Qu'est-ce que cela pourrait bien vouloir dire?

J'aurai pu songer à une sorte de charnière entre le politique et le religieux. Corsini va parler «des deux bêtes par laquelle Satan exerce son influence au cours de l'histoire. Jean les voit émerger respectivement de la mer et de la terre» ou «la mer étant l'équivalent cosmico-historique de l'abîme, et, la terre, séjour de l'homme, l'équivalent cosmico-historique de l'Eden»; «Selon une tradition juive que Daniel a retenue dans sa vision des quatre bêtes (les quatre empires; Dn 7,2) le pouvoir politique s'origine dans la mer» (E. Corsini, «Les deux bêtes» dans L'Apocalypse maintenant, p. 190)

Mais pour le sable ? Y a-t-il quelque chose qui se cache là-dessous?

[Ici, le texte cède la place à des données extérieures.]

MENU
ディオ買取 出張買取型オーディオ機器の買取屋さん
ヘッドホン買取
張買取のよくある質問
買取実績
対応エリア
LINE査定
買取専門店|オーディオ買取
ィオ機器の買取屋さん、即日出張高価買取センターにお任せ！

Possiblement.

C'est un article que j'ai trouvé et qui s'intitule «Transparence et sagesse. Remarques sur le verre dans l'Apocalypse». C'est signé par Philippe de Robert. L'article aura paru en 1999 dans la Revue d'histoire et de philosophie religieuse, tome 79, p.57 à 64. L'auteur est professeur à la Faculté de théologie protestante à Strasbourg.
On peut trouver l'article ici :
http://www.cite-catholique.org/viewtopi ... 5&start=30

Le texte d'Ezéchiel 28 fait le lien entre une contrefaçon de Dieu, une sagesse pervertie, un pouvoir politique qui s'exalte à cause de ses richesses. Le lien s'établit tout naturellement aussi avec la faute de Salomon dont le parcours commence très bien, dont la sagesse fut proverbial, mais qui finira bien mal.

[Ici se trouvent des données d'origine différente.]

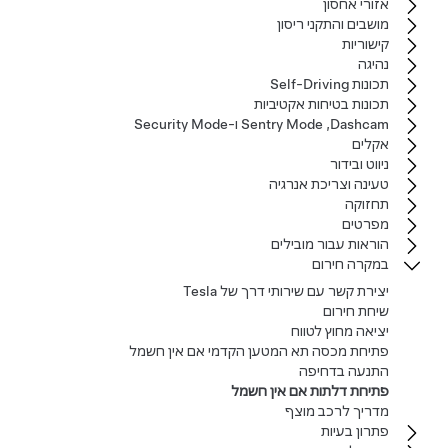
אזורי אחסון
מושבים והתקני ריסון
קישוריות
נהיגה
תכונות Self-Driving
תכונות בטיחות אקטיביות
Dashcam‏, Sentry Mode ו-Security Mode
אקלים
ניווט ובידור
טעינה וצריכת אנרגיה
תחזוקה
מפרטים
הוראות עבור מובילים
במקרה חירום
יצירת קשר עם שירותי דרך של Tesla
שיחת חירום
יציאה מחוץ לטווח
פתיחת מכסה תא המטען הקדמי אם אין חשמל
התנעה בדחיפה
פתיחת דלתות אם אין חשמל
מדריך לרכב מוצף
פתרון בעיות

La bête qui monte de la mer ... comme faux messianisme procédant d'une sagesse pervertie ... aspirant après une royauté matérielle ... un faux messianisme qui s'oppose à la personne du véritable messie d'Israël. Moi, je trouve que ce serait pas si mal comme profil de bête. Jean aurait bien pu vouloir dénoncer les «Juifs de la diaspora» qui faisaient des misères à l'Apôtre Paul, qui auraient bien voulu le tuer à Jérusalem, qui participeront de la persécution contre les chrétiens (tout comme Paul lui-même, avant sa conversion).

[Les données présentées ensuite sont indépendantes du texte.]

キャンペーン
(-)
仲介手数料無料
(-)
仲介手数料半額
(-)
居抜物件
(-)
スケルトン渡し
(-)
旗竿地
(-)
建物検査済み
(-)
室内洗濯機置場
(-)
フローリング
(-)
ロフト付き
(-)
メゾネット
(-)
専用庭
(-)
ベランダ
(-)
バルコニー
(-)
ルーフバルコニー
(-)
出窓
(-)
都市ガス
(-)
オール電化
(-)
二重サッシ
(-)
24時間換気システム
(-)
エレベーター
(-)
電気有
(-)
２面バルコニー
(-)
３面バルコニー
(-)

Le livre d'Esdras - IV Esdras - le texte apocalyptique juif et apocryphe, contemporain de la rédaction de l'Apocalypse de Jean : il évoque un fils d'homme qui vient de la mer. Le texte fait allusion à l'espérance messianique des Juifs mais pour reporter cette identité de messie sur une autre personnalité que celle de Jésus de Nazareth, évoquant bien une sorte de messie plus en phase avec les goûts des pharisiens. «Une similitude d'homme qui vient de la mer» (très positif) pour les zélotes, «bête qui monte de la mer» (très négatif) pour Jean.

Le Dragon se tient sur le «sable de la mer», du côté de la «sagesse humaine qui cherche à passer pour divine», de la «science», des richesses, il s'y tient pour contrefaire la vérité.